Characteristics of cooperative spontaneous radiation with applications to atom microscopy and coherent XUV radiation generation

Cooperative effect in the radiation process has been studied in for more than half a century. It is important in the sense of both basic physics and applied science. In this work, we study the dynamics of the cooperative spontaneous emission from an ensemble of N atoms which is uniformly excited by absorbing a single photon. We reveal that there are two different regimes in which the system exhibits totally different behaviors. One of them is the superradiance type of behavior: the system decays much quicker than single atom decay, with a decay rate proportional to N(?/R)2, where N is the atom numbers, R is the size of the atom cloud, and ? is the wavelength. We call it Markovian regime because the sytem does not persist memory effect. The other regime is called non-Markovian regime and the system oscillates with effective Rabi oscillation frequency while slowly decaying with a rate proportional to the photon escaping rate. The effective Rabi oscillation is a new type of dynamics which analogs well known Cavity QED behavior. Particularly in the Markovian regime, we study the system dynamics as a manybody eigenfunction and eigenvalue problem.

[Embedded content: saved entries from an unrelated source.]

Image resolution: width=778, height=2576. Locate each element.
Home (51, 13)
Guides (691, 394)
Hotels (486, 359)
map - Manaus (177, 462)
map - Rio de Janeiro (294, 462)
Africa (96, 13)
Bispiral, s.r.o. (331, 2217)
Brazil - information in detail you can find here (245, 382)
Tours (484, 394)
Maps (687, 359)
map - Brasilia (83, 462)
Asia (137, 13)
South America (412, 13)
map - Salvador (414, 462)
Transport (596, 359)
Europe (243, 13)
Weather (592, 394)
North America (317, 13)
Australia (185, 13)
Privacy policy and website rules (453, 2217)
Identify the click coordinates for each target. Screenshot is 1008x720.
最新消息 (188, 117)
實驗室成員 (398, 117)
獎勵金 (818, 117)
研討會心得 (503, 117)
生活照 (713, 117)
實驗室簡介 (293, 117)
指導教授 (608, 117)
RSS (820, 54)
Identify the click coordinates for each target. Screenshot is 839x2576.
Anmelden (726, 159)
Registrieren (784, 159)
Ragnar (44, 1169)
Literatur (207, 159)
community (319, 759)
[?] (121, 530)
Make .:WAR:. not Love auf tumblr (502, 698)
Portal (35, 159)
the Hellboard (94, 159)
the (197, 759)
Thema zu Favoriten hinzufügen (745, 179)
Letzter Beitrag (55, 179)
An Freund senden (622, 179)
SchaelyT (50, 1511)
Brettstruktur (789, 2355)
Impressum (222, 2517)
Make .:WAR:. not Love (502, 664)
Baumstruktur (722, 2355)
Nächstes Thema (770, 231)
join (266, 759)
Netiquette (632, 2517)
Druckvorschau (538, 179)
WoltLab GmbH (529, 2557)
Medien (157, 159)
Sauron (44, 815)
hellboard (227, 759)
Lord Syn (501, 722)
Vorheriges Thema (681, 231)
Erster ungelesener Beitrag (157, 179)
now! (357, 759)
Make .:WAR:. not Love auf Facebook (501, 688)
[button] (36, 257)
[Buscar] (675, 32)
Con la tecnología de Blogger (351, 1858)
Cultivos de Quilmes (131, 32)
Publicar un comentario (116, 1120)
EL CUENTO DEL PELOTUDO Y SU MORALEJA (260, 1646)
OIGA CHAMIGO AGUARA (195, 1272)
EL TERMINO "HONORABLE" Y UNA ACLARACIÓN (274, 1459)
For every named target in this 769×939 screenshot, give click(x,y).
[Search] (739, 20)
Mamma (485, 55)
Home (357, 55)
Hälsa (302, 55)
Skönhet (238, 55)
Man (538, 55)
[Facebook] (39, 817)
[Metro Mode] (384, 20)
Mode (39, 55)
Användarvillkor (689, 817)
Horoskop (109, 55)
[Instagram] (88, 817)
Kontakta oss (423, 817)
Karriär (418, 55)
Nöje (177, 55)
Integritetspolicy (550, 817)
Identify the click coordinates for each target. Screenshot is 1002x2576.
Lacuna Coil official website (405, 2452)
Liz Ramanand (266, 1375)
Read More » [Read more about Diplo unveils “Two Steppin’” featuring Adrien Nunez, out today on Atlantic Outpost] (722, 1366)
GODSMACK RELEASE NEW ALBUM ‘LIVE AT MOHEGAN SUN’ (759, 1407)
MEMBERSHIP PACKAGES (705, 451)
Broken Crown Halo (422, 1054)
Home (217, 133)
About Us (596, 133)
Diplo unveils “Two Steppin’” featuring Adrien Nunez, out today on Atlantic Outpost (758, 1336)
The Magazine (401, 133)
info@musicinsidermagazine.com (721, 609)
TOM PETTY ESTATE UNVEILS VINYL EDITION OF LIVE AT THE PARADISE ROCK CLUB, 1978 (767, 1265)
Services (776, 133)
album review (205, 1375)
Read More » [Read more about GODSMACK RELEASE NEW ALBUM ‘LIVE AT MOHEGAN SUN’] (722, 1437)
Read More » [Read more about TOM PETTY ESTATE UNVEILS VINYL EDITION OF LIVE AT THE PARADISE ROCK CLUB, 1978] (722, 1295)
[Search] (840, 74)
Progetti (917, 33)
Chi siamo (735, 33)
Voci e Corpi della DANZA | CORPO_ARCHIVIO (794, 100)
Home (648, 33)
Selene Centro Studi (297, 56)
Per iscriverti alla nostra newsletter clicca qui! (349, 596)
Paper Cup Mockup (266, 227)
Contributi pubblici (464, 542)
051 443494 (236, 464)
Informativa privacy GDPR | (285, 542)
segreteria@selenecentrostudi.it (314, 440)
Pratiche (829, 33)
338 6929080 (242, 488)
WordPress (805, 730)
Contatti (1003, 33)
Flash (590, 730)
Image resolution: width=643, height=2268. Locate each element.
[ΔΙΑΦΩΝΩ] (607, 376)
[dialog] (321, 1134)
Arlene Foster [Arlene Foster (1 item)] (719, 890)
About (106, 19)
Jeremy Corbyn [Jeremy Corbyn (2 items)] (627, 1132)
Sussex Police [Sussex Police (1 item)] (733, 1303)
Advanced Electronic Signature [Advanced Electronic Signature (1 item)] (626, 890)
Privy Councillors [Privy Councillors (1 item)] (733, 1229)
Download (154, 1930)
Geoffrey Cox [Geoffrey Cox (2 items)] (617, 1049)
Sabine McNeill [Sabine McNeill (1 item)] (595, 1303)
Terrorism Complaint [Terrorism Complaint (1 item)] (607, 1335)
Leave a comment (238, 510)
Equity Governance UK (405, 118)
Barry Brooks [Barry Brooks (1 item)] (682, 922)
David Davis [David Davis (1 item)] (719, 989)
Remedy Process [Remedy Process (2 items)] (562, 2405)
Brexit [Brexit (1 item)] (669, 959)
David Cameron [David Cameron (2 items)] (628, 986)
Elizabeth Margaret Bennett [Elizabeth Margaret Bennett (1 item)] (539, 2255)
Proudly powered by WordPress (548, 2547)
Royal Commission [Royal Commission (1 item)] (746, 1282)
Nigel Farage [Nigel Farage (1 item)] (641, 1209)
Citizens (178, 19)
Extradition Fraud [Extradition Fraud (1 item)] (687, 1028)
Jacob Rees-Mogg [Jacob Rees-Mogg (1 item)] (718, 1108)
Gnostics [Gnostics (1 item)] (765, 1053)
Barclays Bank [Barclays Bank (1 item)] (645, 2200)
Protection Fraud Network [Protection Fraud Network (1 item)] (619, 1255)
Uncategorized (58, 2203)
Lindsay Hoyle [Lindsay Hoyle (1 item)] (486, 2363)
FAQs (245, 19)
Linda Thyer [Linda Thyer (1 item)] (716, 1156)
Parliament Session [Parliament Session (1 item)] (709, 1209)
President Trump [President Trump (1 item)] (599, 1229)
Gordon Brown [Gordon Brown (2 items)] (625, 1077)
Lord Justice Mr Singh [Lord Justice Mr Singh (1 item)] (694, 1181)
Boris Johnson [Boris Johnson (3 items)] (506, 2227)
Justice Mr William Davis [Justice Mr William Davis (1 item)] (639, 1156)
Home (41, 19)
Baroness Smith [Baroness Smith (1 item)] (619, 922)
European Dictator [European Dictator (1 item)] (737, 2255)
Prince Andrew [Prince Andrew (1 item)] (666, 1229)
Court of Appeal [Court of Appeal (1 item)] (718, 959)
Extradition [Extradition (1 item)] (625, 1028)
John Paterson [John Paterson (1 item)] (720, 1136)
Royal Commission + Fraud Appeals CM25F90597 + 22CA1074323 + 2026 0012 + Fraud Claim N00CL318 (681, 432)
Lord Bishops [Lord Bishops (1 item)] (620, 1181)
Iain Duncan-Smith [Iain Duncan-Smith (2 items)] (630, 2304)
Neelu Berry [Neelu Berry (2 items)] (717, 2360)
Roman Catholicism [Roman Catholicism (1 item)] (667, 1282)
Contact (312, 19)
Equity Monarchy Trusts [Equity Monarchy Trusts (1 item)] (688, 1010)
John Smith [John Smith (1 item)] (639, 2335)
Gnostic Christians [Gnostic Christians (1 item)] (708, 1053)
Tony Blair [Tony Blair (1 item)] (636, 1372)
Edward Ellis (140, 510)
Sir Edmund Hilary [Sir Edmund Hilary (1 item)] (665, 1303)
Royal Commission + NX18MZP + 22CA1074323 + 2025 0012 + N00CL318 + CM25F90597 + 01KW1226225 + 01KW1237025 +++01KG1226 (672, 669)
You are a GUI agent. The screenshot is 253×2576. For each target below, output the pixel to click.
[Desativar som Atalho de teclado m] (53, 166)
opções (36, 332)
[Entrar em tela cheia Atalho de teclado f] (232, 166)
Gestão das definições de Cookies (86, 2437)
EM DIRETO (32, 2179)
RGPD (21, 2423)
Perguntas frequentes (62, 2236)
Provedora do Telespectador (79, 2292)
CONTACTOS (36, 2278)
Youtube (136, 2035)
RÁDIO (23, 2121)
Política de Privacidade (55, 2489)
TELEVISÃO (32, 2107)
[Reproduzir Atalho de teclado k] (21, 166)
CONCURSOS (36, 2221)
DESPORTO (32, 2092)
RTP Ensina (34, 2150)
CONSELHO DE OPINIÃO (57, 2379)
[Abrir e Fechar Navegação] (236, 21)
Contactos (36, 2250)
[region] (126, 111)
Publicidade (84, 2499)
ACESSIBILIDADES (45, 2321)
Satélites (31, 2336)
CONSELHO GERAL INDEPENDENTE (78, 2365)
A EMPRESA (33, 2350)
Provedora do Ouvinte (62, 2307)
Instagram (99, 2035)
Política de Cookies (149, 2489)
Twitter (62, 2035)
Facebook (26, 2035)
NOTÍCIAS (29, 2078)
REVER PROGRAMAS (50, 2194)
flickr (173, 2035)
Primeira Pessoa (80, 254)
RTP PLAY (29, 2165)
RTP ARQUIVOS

For a dense cloud, we find analytical solutions for the eigenstates and corresponding eigenvalues, which can help to generally describe the system dynamics for any initial conditions in this regime. One of the applications is in atom microscopy. We propose a scheme to measure the distance between two atoms/molecules beyond diffraction limit. It covers the whole range from half the wavelength to sub-nanometers, utilizing both the atom localization technique and the collective frequency shift effect due to the cooperative effect in the radiation of the two atoms. Another application that we propose is to generate Coherent XUV radiation using Raman-type superradaince. We prove that intense short pulses of XUV radiation can be produced by Raman type superradiance from an ensemble of atoms/ions driven by visible or IR laser pulses.